Il motivo è inammissibile.
3.1 La doglianza appare, innanzitutto, priva della necessaria organicità, essendo sollevate, in modo generico, una pluralità di censure relative sia all’omessa pronuncia, che al vizio di ultrapetizione, tutte accomunate dal profilo dell’apparenza della motivazione.
3.2 Va, in primo luogo, ricordato che è denunciabile in cassazione solo l’anomalia motivazionale che si tramuta in violazione di legge costituzionalmente rilevante, in quanto attinente all’esistenza della motivazione in sé, purché il vizio risulti dal testo della sentenza impugnata, a prescindere dal confronto con le risultanze processuali. Tale anomalia si esaurisce nella “mancanza assoluta di motivi sotto l’aspetto materiale e grafico”, nella “motivazione apparente”, nel “contrasto irriducibile tra affermazioni inconciliabili” e nella “motivazione perplessa ed obiettivamente incomprensibile”, esclusa qualunque rilevanza del semplice difetto di “sufficienza” della motivazione. (Sez. U, Sentenza n. 8053 del 07/04/2014). Secondo le Sezioni Unite, è apparente la motivazione graficamente presente quando essa caratterizzata da considerazioni affatto incongrue rispetto alle questioni prospettate, utilizzabili, al più, come materiale di base per altre successive argomentazioni, invece mancate, idonee a sorreggere la decisione (cfr. Sez. U, Sentenza n. 22232 del 03/11/2016).
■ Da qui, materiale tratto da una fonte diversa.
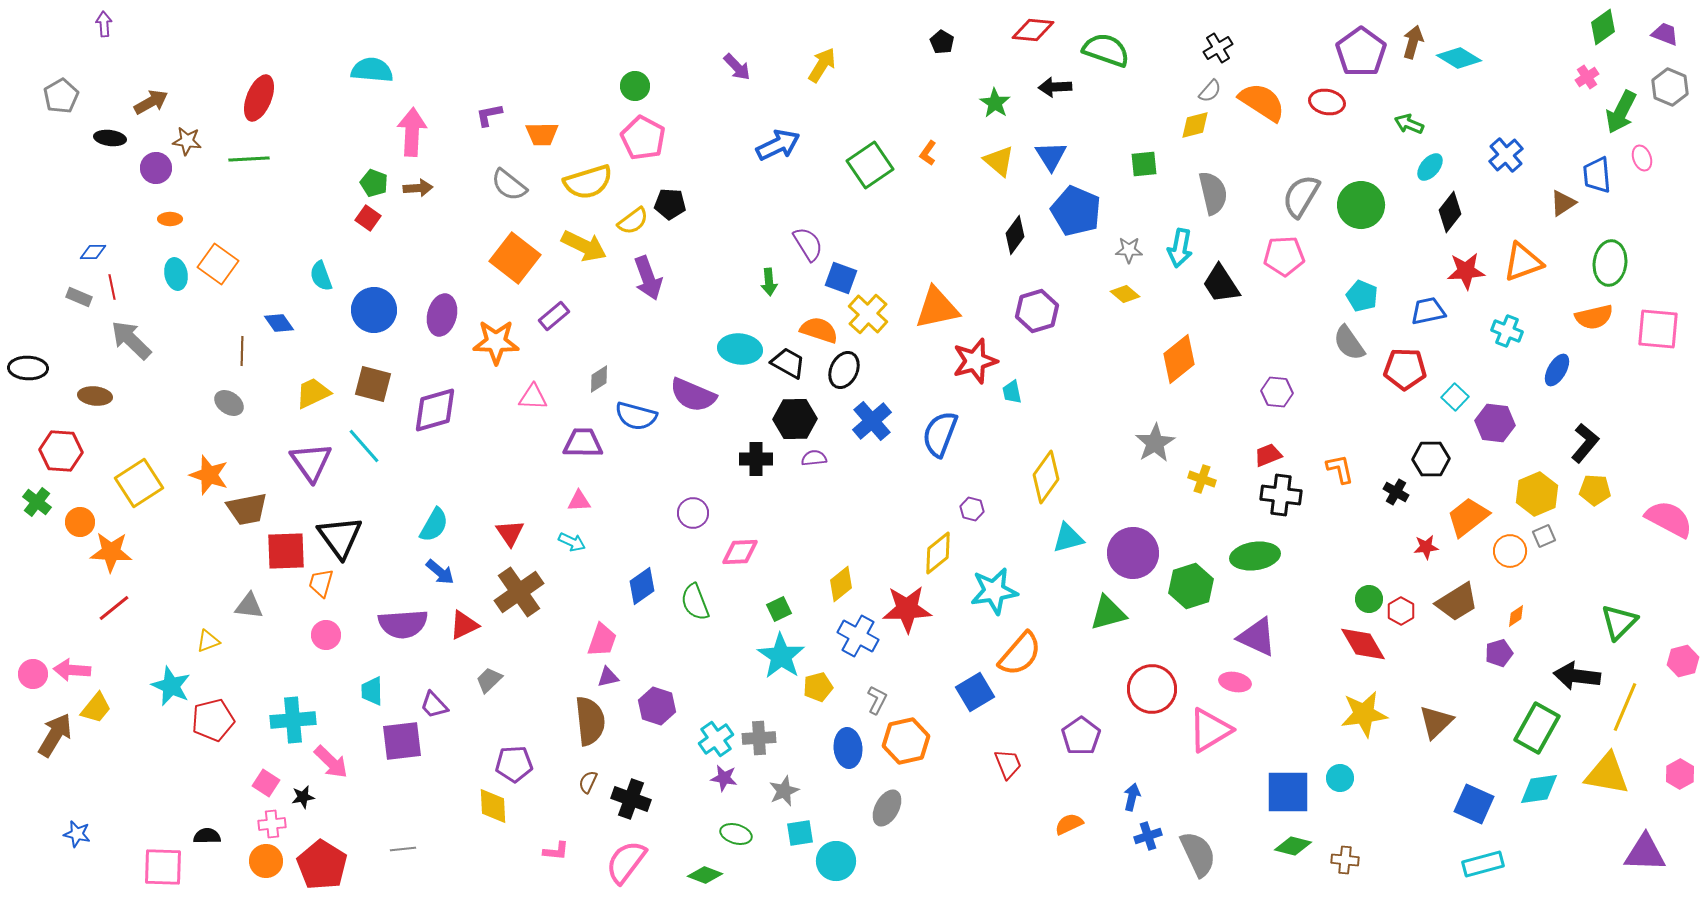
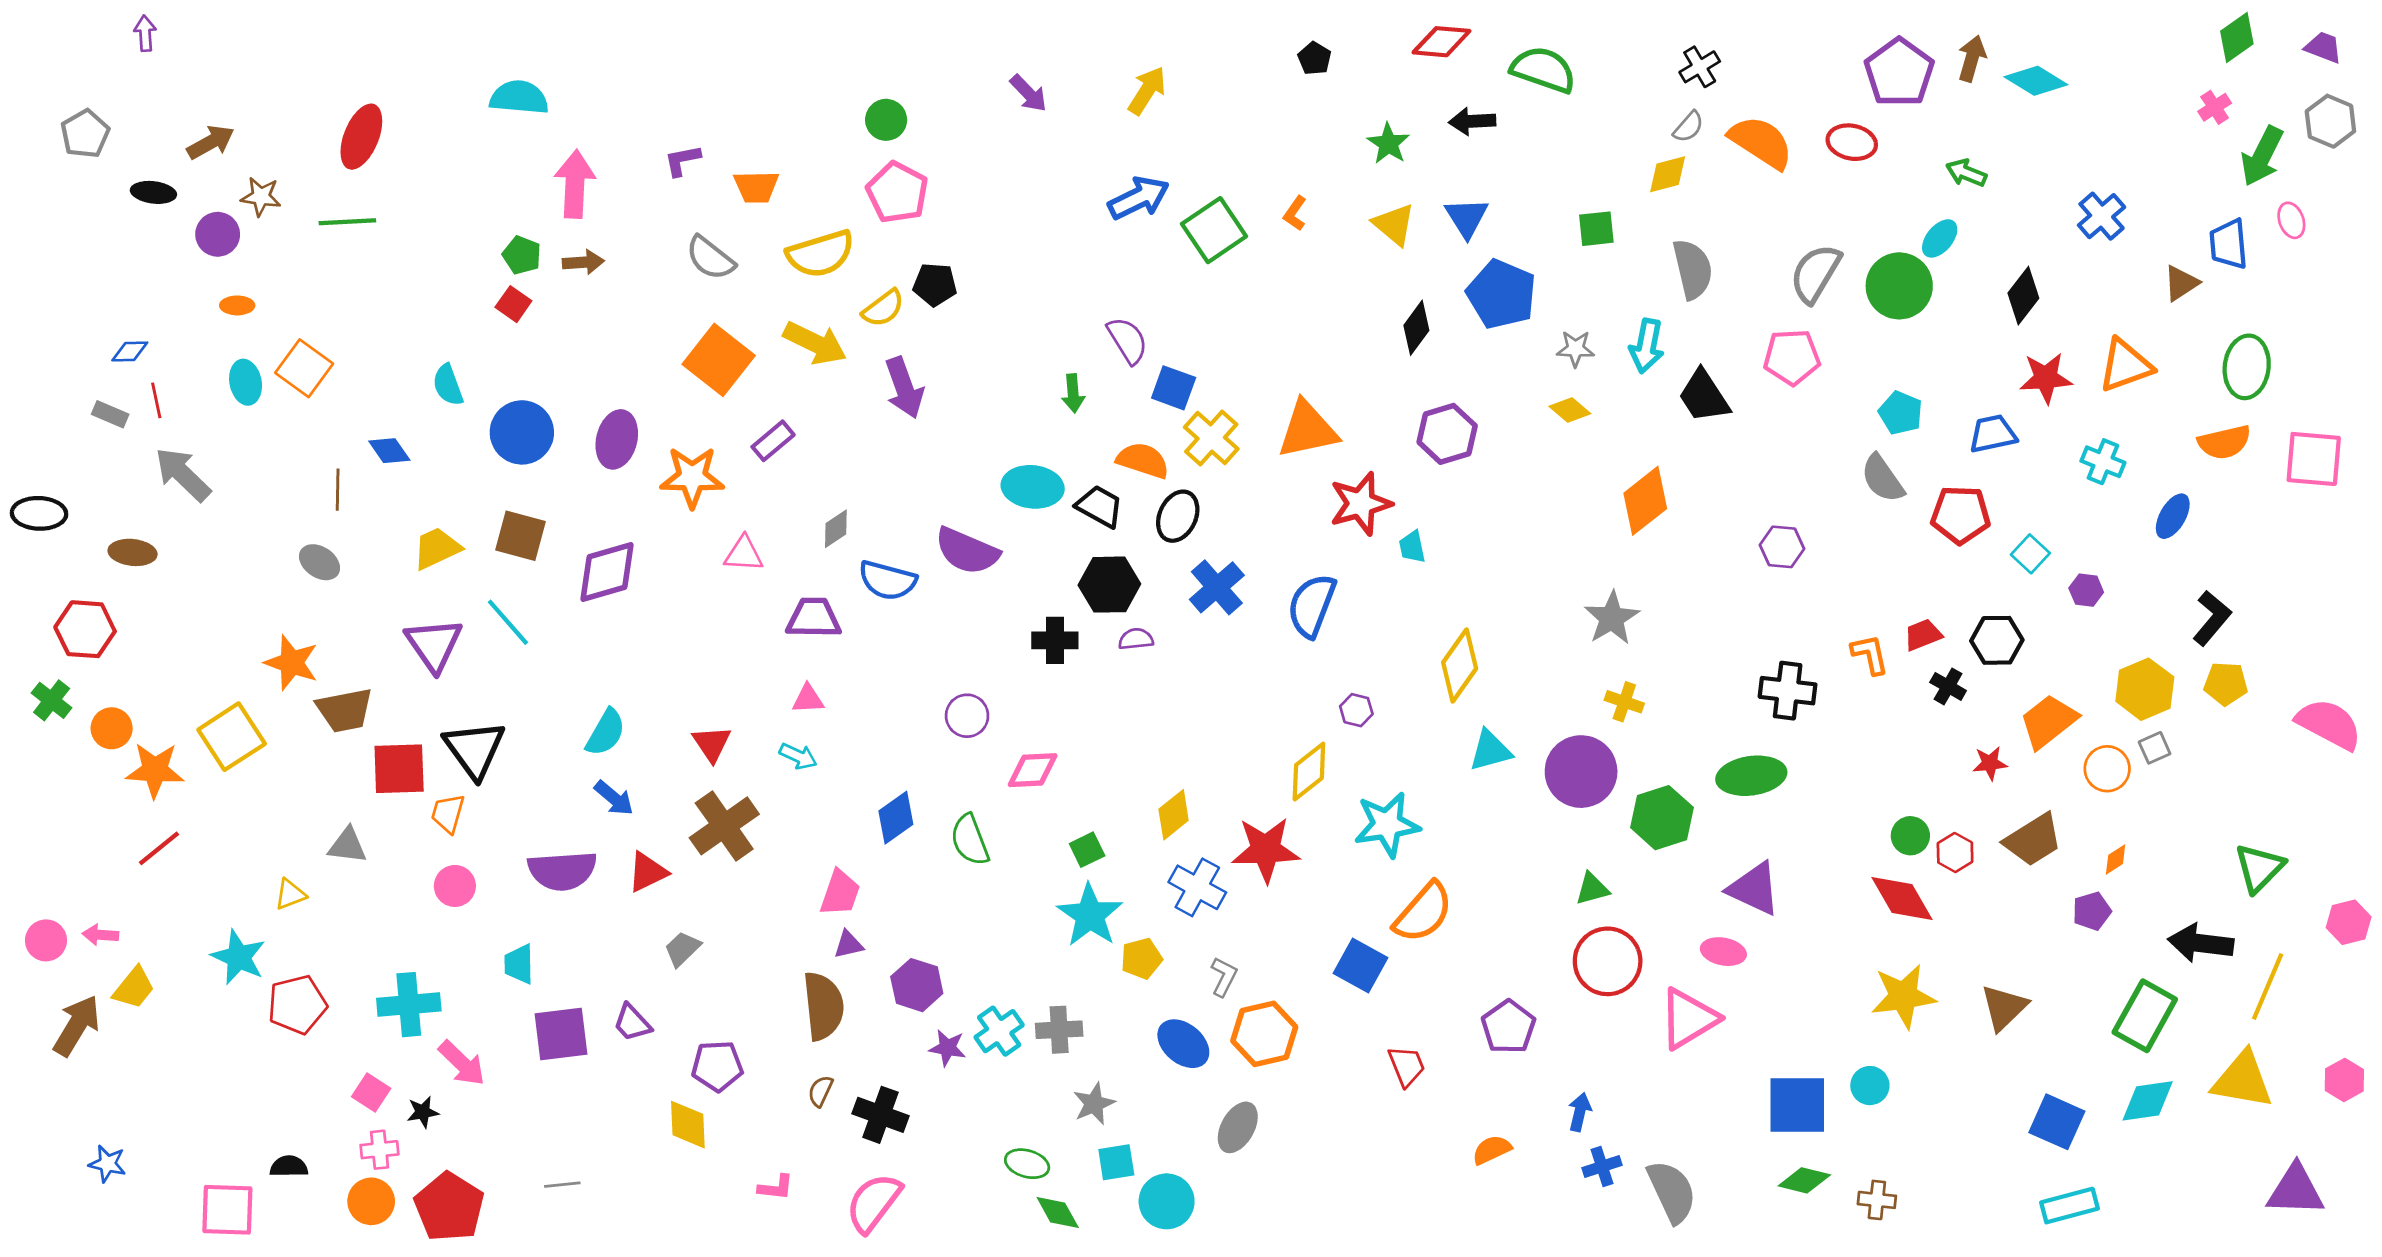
blue arrow: (778, 145) -> (1139, 198), moved
cyan ellipse: (1430, 167) -> (1940, 238), moved
purple hexagon: (1495, 423) -> (2086, 590), size x0.6
red trapezoid: (1268, 455) -> (1923, 635), moved
yellow cross: (1202, 479) -> (1624, 702), moved
yellow square: (139, 483) -> (232, 737), moved
green triangle: (1108, 613) -> (1592, 889), moved, size x0.7
pink arrow: (72, 670) -> (100, 935), size x0.7
blue square: (975, 692) -> (1361, 966), turned -30
purple trapezoid: (434, 705) -> (632, 1023), moved
blue ellipse: (848, 748) -> (1183, 1044), turned -45
purple star: (724, 778) -> (947, 1048), moved
green diamond: (705, 875) -> (1058, 1213), moved, turned 40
3.3 Nel caso di specie, la motivazione della sentenza impugnata, lungi dall’essere apparente od omessa, si limita a rispondere ai motivi di appello trattando unitamente quelli afferenti alla stessa doglianza, frammentati in più censure nell’atto di gravame. Sicché privo di pregio è l’assunto secondo il quale non avendo la C.T.R. seguito pedissequamente
l’elencazione dei motivi, come esposta nell’atto di appello, la sentenza sarebbe nulla.
3.4 Mal si comprende, inoltre, la denuncia del vizio motivazionale in ordine alla mancata pronuncia sul motivo proposto con l’atto di appello inerente all’erroneità della sentenza di primo grado per avere questa argomentato in ordine alla notificazione a mezzo di raccomandata con avviso di ricevimento, laddove invece, secondo la ricorrente: ‘le notificazioni degli atti impugnati, l’intimazione di pagamento, la cartella esattoriale risultano essere avvenute a mezzo di messo e non come contrariamente affermato mediante invio di raccomandata con avviso di ricevimento’. Ed invero, non solo la doglianza non viene espressamente riproposta in questa sede, benché plurimi motivi del ricorso per cassazione si incentrino sui vizi delle notificazioni. Ma neppure appare chiaro quali siano le conseguenze che la ricorrente vuole trarre dalla erronea motivazione della sentenza di primo grado e dalla asserita omessa pronuncia su punto da parte della C.T.R..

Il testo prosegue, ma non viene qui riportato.